Another issue that warrants focus on part of the government is will to take up issues in a result-oriented, time-bound manner. A glaring example, typical of our lack of seriousness, is the deployment of drones in the area. NTRO operates a fleet of 12 Israeli-made ‘Searcher’ tactical drones for surveillance of the vast forest tracts on Andhra-Odisha-Chhattisgarh border, the Maoist stronghold and location of the attack under reference. This expensive investment has however not led to success in detecting hundreds-strong Maoist presence in the sub-region. The major problem as per NTRO is that the fleet operates out of Begumpet air base in Hyderabad, pushing the drones to extremities of their range by the time they reach south Chhattisgarh, leaving them with little hover time to gather imagery. After lots of negotiations, an agreement was reached in 2012 to move the fleet to Bhillai, somewhat closer to the area of interest. However till March 2014, the relocation had not seen light of the day[vi].

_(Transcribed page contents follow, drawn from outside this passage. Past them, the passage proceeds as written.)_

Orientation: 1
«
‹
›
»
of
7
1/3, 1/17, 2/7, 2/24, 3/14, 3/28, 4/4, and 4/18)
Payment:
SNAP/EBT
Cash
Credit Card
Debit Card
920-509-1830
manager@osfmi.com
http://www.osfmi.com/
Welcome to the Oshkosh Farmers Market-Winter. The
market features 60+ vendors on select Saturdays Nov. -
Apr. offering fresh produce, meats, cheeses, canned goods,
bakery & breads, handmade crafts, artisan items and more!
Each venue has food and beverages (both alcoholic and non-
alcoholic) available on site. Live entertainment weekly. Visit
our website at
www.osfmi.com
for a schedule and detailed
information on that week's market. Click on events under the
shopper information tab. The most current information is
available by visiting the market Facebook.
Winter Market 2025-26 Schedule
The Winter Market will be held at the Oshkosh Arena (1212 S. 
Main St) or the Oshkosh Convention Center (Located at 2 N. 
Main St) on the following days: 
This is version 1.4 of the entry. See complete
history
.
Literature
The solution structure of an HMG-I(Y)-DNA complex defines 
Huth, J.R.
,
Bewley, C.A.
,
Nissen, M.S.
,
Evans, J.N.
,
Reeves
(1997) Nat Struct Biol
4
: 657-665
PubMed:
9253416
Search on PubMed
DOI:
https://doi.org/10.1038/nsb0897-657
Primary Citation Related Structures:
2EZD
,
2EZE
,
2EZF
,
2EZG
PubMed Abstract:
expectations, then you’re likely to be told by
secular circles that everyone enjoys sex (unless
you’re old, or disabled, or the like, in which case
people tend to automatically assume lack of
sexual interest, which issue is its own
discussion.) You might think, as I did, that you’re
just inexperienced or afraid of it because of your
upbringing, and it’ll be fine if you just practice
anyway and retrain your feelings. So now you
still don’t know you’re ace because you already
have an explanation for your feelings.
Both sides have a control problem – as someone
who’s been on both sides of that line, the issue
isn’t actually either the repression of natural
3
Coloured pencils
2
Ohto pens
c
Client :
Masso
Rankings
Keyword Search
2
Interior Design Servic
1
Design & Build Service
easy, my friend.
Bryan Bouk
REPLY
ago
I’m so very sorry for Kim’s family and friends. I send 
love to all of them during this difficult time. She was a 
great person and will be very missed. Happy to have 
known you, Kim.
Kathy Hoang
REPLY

In the end, the security forces have to look within, to improve their overall standards, in a holistic manner. Surfacing intra-organisational fissures in security forces tasked for national security will be most unfortunate and to the advantage of the guerillas. Flagging issues by a CRPF trooper, Sujoy Mandal, in a letter to the Home Ministes[vii] certainly indicates to general ill-health, which should be nipped in the bud, by not merely addressing the symptoms.
Remembering the dead, the newly dead – has become a performance art in our country. And hope it doesn’t take more to make us realize- that too many people have died!
The author is Senior Fellow at CLAWS. Views expressed are personal.